WMJO
- Essexville, Michigan; United States;
- Broadcast area: Greater Tri-Cities
- Frequency: 97.3 MHz
- Branding: 97.3 Joe FM

Programming
- Format: Variety hits

Ownership
- Owner: MacDonald Broadcasting
- Sister stations: WKCQ, WSAM, WSAG

History
- First air date: circa 1991 (as WIXC)
- Former call signs: WEEG (1/5/99-6/24/04) WIXC (9/6/91-1/5/99)
- Call sign meaning: W M JOe FM

Technical information
- Licensing authority: FCC
- Facility ID: 73111
- Class: A
- ERP: 3,000 watts
- HAAT: 100 meters
- Transmitter coordinates: 43°30′51″N 83°45′51″W﻿ / ﻿43.51417°N 83.76417°W

Links
- Public license information: Public file; LMS;
- Website: 973joefm.com

= WMJO =

WMJO (97.3 FM, "Joe FM") is a radio station licensed to Essexville, Michigan and broadcasting at 97.3 MHz with an effective radiated power of 3,000 watts. Known on the air as Joe-FM, WMJO has a variety hits format targeted to Saginaw, Bay City, and Midland. The station is one of four locally owned MacDonald Broadcasting radio stations.

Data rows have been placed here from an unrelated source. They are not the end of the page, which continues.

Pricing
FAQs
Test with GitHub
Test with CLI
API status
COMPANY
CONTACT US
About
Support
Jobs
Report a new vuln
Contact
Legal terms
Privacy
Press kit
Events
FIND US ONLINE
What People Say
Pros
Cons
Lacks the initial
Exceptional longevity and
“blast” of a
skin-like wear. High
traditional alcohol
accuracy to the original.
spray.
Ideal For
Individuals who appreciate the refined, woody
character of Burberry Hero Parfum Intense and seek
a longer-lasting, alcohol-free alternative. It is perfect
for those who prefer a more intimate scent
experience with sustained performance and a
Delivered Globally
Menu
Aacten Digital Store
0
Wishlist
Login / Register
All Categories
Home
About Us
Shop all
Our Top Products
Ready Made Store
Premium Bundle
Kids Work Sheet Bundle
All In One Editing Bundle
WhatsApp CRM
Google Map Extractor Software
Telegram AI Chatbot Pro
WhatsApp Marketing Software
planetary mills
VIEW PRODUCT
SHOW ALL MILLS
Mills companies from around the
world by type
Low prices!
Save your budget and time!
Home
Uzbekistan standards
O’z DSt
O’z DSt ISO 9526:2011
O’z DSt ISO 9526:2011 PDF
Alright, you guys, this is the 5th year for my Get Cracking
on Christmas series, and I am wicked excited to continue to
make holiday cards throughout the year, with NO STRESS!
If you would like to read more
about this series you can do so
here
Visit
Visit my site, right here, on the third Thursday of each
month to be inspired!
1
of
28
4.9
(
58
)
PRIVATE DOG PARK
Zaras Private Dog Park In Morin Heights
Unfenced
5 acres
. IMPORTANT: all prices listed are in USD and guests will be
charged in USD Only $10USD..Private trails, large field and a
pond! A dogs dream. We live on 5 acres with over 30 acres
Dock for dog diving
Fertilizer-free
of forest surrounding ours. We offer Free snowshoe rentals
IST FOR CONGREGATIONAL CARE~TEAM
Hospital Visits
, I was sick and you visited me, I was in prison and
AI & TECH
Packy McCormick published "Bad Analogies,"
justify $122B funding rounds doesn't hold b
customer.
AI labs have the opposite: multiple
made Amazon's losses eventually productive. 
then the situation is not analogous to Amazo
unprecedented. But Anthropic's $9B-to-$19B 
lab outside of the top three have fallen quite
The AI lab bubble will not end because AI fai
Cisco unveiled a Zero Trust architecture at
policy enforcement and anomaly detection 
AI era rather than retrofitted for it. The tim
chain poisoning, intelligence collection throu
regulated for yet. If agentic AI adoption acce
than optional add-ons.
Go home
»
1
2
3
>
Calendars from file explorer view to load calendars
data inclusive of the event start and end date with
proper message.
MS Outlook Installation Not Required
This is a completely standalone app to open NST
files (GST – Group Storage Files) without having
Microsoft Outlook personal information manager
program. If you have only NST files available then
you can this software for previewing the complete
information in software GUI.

It first began broadcasting in 1991 under the WIXC call sign (now used by a sports radio station in Titusville, Florida). The station switched from country when it was purchased by MacDonald in 1998. Since MacDonald owned then competitor WKCQ, the station's format was flipped to classic rock and was known as Eagle 97.3 with the call sign WEEG. In 2004, the station became Joe-FM, a variety hits format modeled after Jack FM, and changed its call signs once again to WMJO. The station originally had the same playlist and shared personalities with sister station WHZZ 101.7 FM Mike FM in Lansing, Michigan. WMJO eventually evolved into a more gold-based Classic Hits format and is considered a hybrid Adult and Classic Hits station rather than a true variety hits station like WHZZ. However both stations continue to use the same imaging.

WMJO 97.3 was the exclusive radio broadcaster of the OHL's Saginaw Spirit ice hockey team. Spirit games are now broadcast on WSGW (100.5).